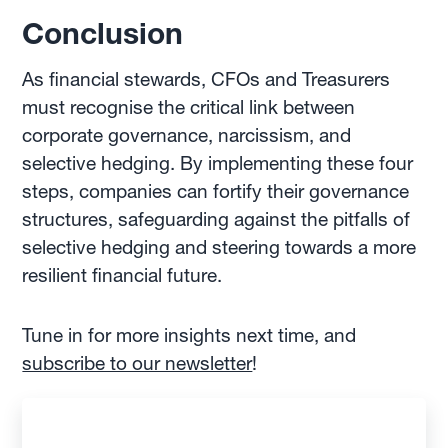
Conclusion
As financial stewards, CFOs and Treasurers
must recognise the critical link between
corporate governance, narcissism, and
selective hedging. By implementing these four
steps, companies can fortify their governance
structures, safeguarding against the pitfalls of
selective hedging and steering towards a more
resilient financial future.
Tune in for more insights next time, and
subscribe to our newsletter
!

...

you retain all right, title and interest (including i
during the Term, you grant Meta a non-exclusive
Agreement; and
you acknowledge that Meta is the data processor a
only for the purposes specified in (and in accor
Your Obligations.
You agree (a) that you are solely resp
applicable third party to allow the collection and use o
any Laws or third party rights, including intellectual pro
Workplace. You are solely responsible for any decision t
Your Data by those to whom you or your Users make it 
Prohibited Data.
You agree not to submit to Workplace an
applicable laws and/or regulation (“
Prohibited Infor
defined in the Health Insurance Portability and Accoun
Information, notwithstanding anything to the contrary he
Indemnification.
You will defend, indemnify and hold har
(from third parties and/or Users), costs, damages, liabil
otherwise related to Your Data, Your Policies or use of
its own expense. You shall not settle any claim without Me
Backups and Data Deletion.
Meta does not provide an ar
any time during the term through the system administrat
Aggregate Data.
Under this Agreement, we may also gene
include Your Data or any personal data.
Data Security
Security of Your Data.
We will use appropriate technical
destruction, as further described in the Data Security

*ASSIGNMENT*. In the listing above, locate the line containing "Aggregate Data." and the line containing "destruction, as further". Extract those two lines and every line between them, exactly as written, and only those.

*ANSWER BOX*.
Aggregate Data.
Under this Agreement, we may also gene
include Your Data or any personal data.
Data Security
Security of Your Data.
We will use appropriate technical
destruction, as further described in the Data Security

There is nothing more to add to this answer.